Retrieve, Don't Retrain: Extending Vision Language Action Models to New Tasks at Test Time
Summary
A new retrieval-augmented policy extends Vision-Language-Action (VLA) models to novel tasks at test time, eliminating the need for costly per-task fine-tuning and extensive data collection. This policy is trained once on paired demonstrations from a target embodiment (query) and a cheaper embodiment (pool, e.g., human-hand video), then frozen. New tasks are integrated by simply appending pool-side demonstrations to a retrieval pool, allowing the frozen policy to condition on retrieved trajectories at each control step. This approach means parameter updates are only required for entirely new, unseen embodiments, not for every new task. The method enhances various VLA policies, showing particular effectiveness with Cosmos Policy, a video-generation-based world-action model, where retrieval provides high-level motion priors. It demonstrated improved cross-embodiment generalization on PushT for unseen goal angles and outperformed baselines on unseen tasks on RoboTwin 2.0, also proving viable on a real robot.
Key takeaway
For Robotics Engineers developing Vision-Language-Action policies, this retrieval-augmented approach fundamentally alters how you adapt models to new tasks. You can now extend policy capabilities by simply adding demonstrations to a retrieval pool, rather than incurring significant data collection and compute costs for per-task fine-tuning. This allows rapid deployment of VLA models to novel scenarios, streamlining your development workflow and reducing operational overhead.
Key insights
Adapting Vision-Language-Action models to new tasks can be achieved via demonstration retrieval, not costly per-task fine-tuning.
Principles
- Retrieval can replace parameter updates for task adaptation.

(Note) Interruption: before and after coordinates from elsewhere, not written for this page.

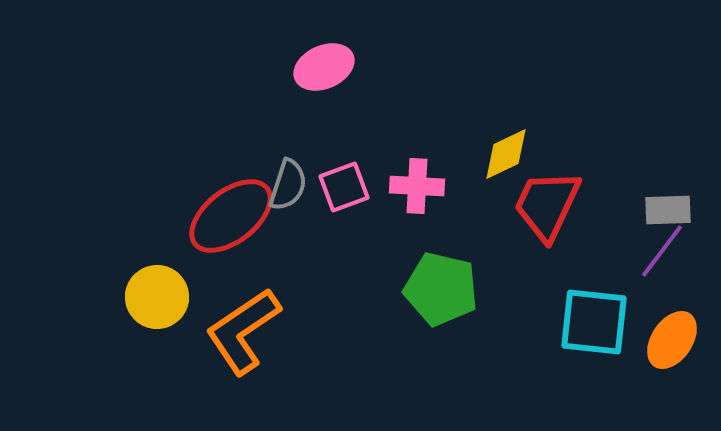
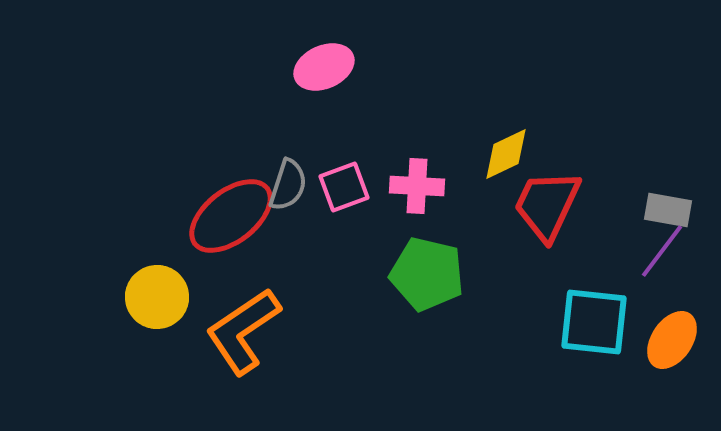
gray rectangle: rotated 12 degrees clockwise
green pentagon: moved 14 px left, 15 px up
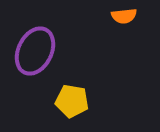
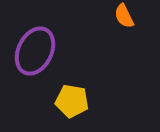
orange semicircle: rotated 70 degrees clockwise
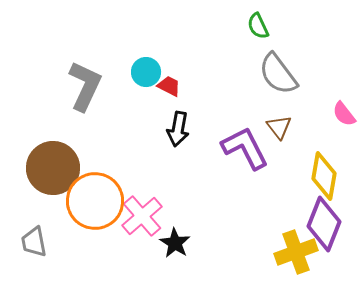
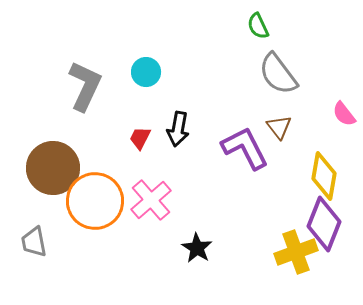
red trapezoid: moved 29 px left, 52 px down; rotated 90 degrees counterclockwise
pink cross: moved 9 px right, 16 px up
black star: moved 22 px right, 5 px down
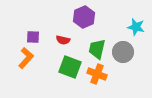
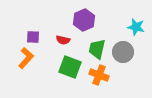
purple hexagon: moved 3 px down
orange cross: moved 2 px right, 1 px down
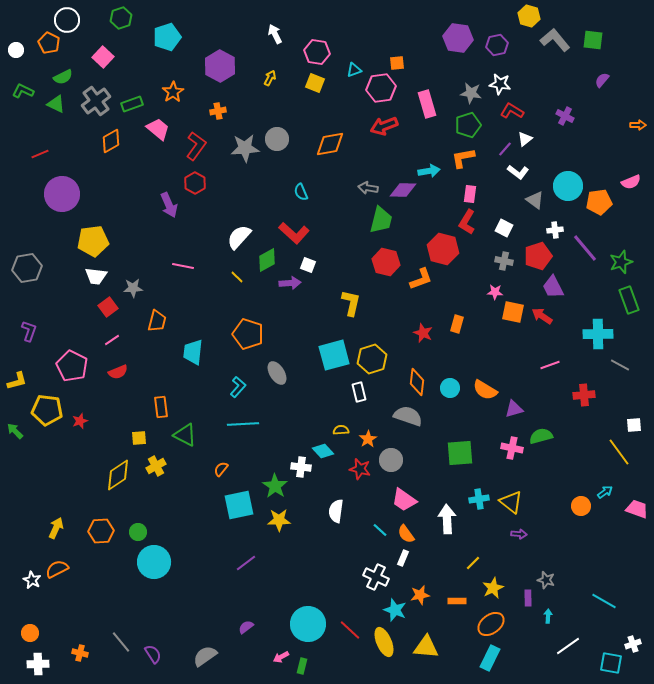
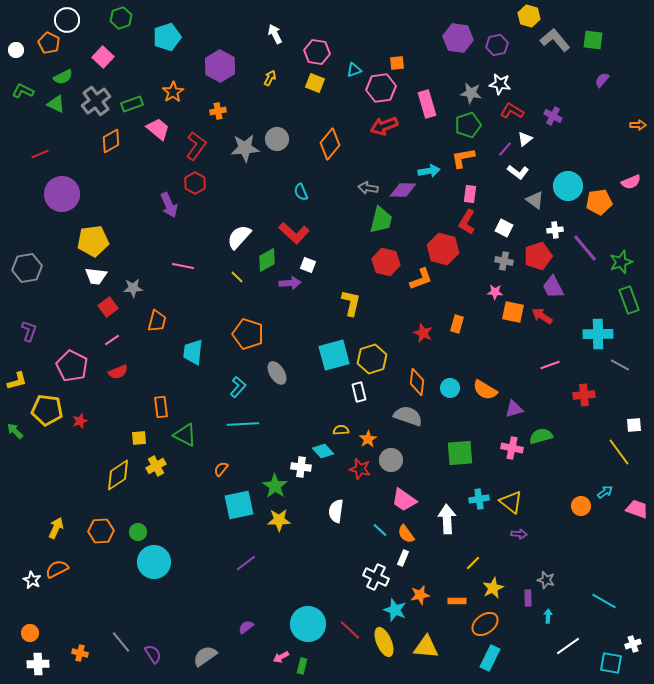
purple cross at (565, 116): moved 12 px left
orange diamond at (330, 144): rotated 40 degrees counterclockwise
orange ellipse at (491, 624): moved 6 px left
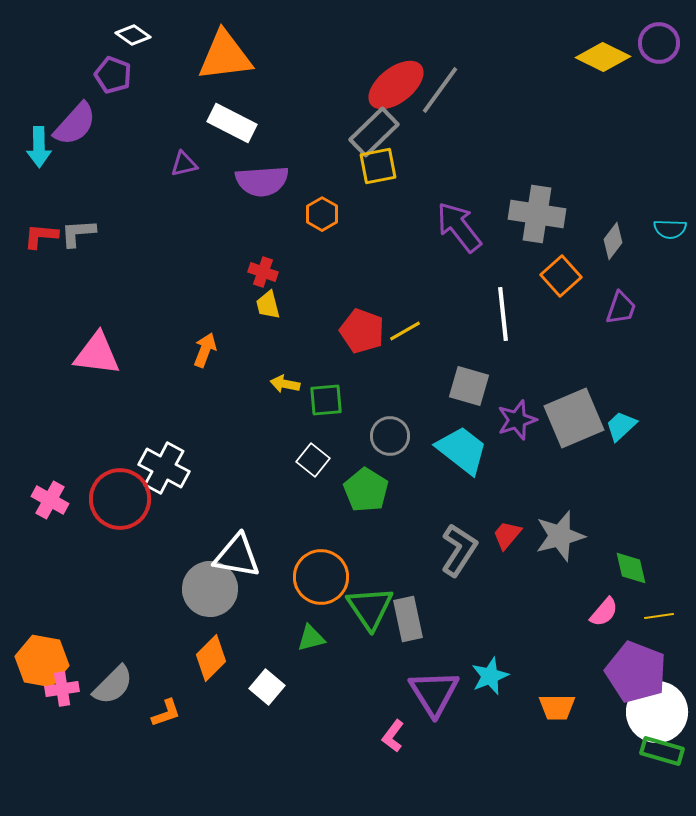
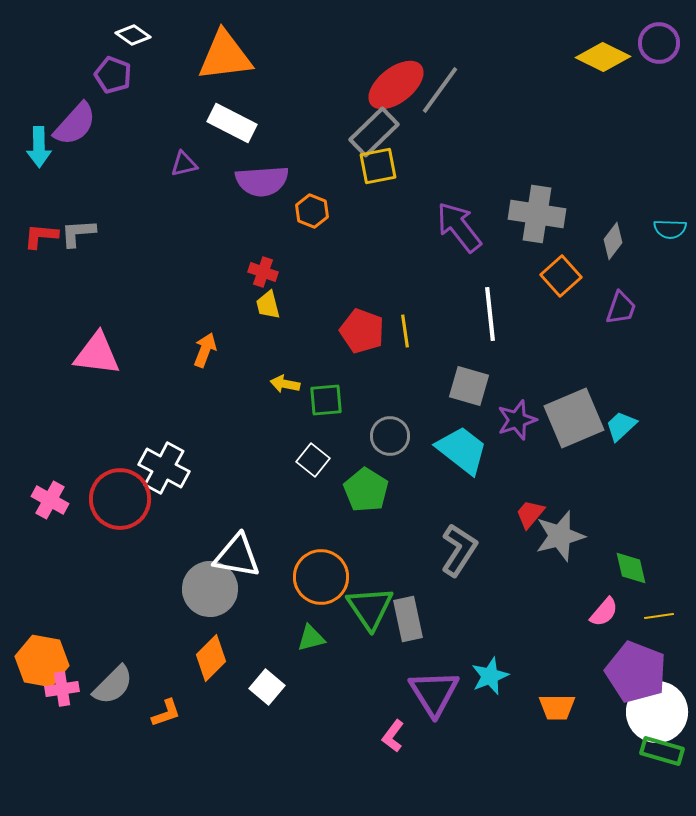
orange hexagon at (322, 214): moved 10 px left, 3 px up; rotated 8 degrees counterclockwise
white line at (503, 314): moved 13 px left
yellow line at (405, 331): rotated 68 degrees counterclockwise
red trapezoid at (507, 535): moved 23 px right, 21 px up
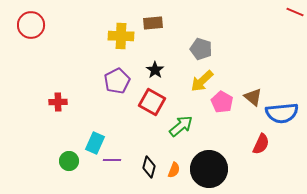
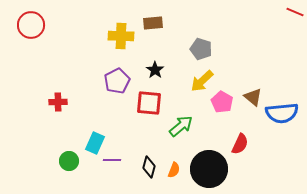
red square: moved 3 px left, 1 px down; rotated 24 degrees counterclockwise
red semicircle: moved 21 px left
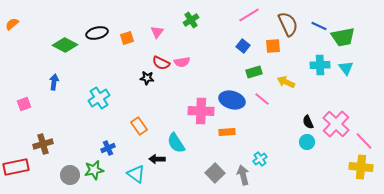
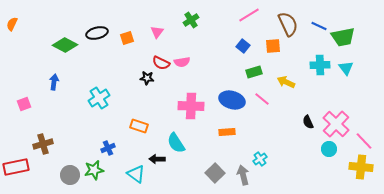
orange semicircle at (12, 24): rotated 24 degrees counterclockwise
pink cross at (201, 111): moved 10 px left, 5 px up
orange rectangle at (139, 126): rotated 36 degrees counterclockwise
cyan circle at (307, 142): moved 22 px right, 7 px down
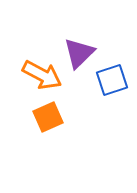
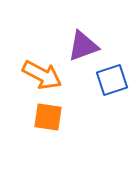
purple triangle: moved 4 px right, 7 px up; rotated 24 degrees clockwise
orange square: rotated 32 degrees clockwise
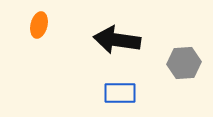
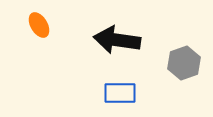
orange ellipse: rotated 45 degrees counterclockwise
gray hexagon: rotated 16 degrees counterclockwise
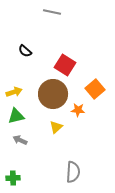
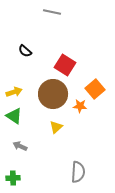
orange star: moved 2 px right, 4 px up
green triangle: moved 2 px left; rotated 48 degrees clockwise
gray arrow: moved 6 px down
gray semicircle: moved 5 px right
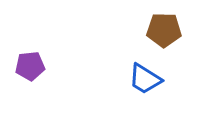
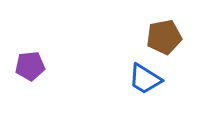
brown pentagon: moved 7 px down; rotated 12 degrees counterclockwise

- Paired demonstrations enable cross-embodiment generalization.
- Future-image objectives enhance retrieval-conditioned actions.
Method
Train a retrieval-augmented policy once on paired target/pool demonstrations, then freeze it. Add new tasks by appending pool-side demonstrations to a retrieval pool, allowing the policy to condition on retrieved trajectories.
In practice
- Use human-hand video as a cheaper demonstration pool.
- Apply retrieval to extend VLA policies to unseen goal angles.
- Integrate into WAMs for enhanced visual consistency.
Topics
- Vision-Language-Action Models
- Retrieval-Augmented Policies
- Robotics
- Cross-Embodiment Generalization
- Task Adaptation
- Cosmos Policy
Best for: Research Scientist, AI Scientist, Robotics Engineer, Machine Learning Engineer
Related on AIssential
Editorial summary, takeaway, and curation by AIssential. Original article published by Artificial Intelligence.